Garland’s final contribution with the pen is the wistful “The Wind On The Water” , a piece inspired by midnight walks on a Northumberland beach. There’s a yearning, lyrical quality to the music that contrasts nicely with the energy of the previous piece. Garland’s keening saxophone captures the
atmosphere perfectly.

Four Simcock pieces scheduled back to back complete the album. “King Barolo” salutes Acoustic Triangle founder Malcolm Creese and his love of fine wine. The mood is appropriately celebratory with the percolations of Sirkis’ hang drum permeating the piece. Garland’s gutsy, exuberant tenor enlivens the performance and Simcock turns in a characteristically brilliant solo as well as anchoring the tune as a whole.

“Wax Lyrical” pays tribute to a British jazz institution, saxophonist and composer Stan Sulzmann with whom Simcock worked as part of the Neon Trio. Something of a “gentle giant” Sulzmann brings a profoundly lyrical approach to his playing which Simcock honours beautifully here. Garland fills Sulzmann’s role with aplomb, capturing something of Stan’s gentle whimsicality. Simcock’s own solo is also charmingly idiosyncratic with Sirkis adding understated but sympathetic support.

After the spaciousness of “Wax Lyrical” the next piece, “Devilled”, comes as a total contrast as Simcock and his colleagues initially appear to endeavour to fill every available space. Busy and feverish the piece honours veteran jazz/rock drummer Bill Bruford with whom both Simcock and Garland both worked as part of Bruford’s long running group Earthworks. It’s busyness captures something of Bruford’s relentlessly inquisitive musical personality but there are also occasional moments of calm plus a couple of highly appropriate percussion breaks from Sirkis.
I believe that the title for the piece is sourced from the recently retired Bruford’s “The Autobiography”, a brilliantly written work that name checks Simcock, Garland AND Sirkis. It’s a highly perceptive and intelligent book that offers a fascinating insight into the workings of the music business. I’d urge anybody who might be reading this to go out and buy it.

If you’re worn out after listening to “Devilled” then “Tawel Nawr” (or “Quiet Now”) comes as a delightful surprise. The title honours Simcock’s Welsh heritage and the composer describes the piece as “a little bedtime story”. It’s very simple but also very beautiful and closes the album on a delightfully elegiac note. Garland’s tenor whispers and caresses, Simcock’s touch is gentle and lyrical and Sirkis’ percussion sparse but sympathetic.

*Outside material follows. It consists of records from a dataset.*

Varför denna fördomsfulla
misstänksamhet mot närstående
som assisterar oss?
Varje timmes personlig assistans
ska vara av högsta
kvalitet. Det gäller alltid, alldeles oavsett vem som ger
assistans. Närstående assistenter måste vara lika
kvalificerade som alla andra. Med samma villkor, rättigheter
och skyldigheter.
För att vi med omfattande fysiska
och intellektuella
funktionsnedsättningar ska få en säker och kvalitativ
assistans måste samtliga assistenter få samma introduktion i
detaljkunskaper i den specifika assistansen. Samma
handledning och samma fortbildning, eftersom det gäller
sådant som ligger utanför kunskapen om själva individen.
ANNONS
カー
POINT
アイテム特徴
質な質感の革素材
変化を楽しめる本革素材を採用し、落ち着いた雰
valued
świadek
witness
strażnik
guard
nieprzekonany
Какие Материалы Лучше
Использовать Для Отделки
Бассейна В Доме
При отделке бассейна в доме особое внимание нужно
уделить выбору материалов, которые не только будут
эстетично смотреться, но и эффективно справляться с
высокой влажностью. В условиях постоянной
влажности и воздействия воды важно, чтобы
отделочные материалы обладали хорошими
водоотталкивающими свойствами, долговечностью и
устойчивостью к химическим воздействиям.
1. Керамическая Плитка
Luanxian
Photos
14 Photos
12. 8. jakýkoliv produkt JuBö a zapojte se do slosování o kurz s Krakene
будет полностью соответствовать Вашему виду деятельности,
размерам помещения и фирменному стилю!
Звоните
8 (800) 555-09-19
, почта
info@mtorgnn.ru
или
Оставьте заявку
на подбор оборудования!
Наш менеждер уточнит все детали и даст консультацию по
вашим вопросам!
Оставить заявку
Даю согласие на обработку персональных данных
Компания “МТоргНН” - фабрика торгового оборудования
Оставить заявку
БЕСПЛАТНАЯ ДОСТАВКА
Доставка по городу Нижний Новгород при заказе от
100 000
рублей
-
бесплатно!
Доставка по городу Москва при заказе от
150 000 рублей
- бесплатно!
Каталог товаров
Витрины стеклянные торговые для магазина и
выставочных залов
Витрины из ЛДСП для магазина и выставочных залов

“Lighthouse” represents a triumph for the trio. It’s a well structured album full of intelligent, colourful writing with each tune telling a story and the standard of musicianship is excellent throughout.. The group’s pan-cultural approach with its ethnic and Celtic references has similarities to that of the American group Oregon yet the two bands sound completely different. As Lighthouse have pointed out the album is an attempt to capture the group’s live sound on record, Simcock’s melodica on the opening track is the only evidence of overdubbing. There is thus a focussed energy about these performances that transcends the trio’s “chamber jazz” origins and makes the prospect of forthcoming live appearances very exciting. Without a bass player Simcock shoulders some of the rhythmic functions of the music and has spoken of his delight at being able to use “all of the piano”.

The move to ACT will bring the trio to international attention. Simcock and Garland (who has worked with Chick Corea) already have international profiles but I’m particularly pleased to see Sirkis getting some increased exposure, he makes an enormous contribution to the success of the album with his rhythmic, colourful playing.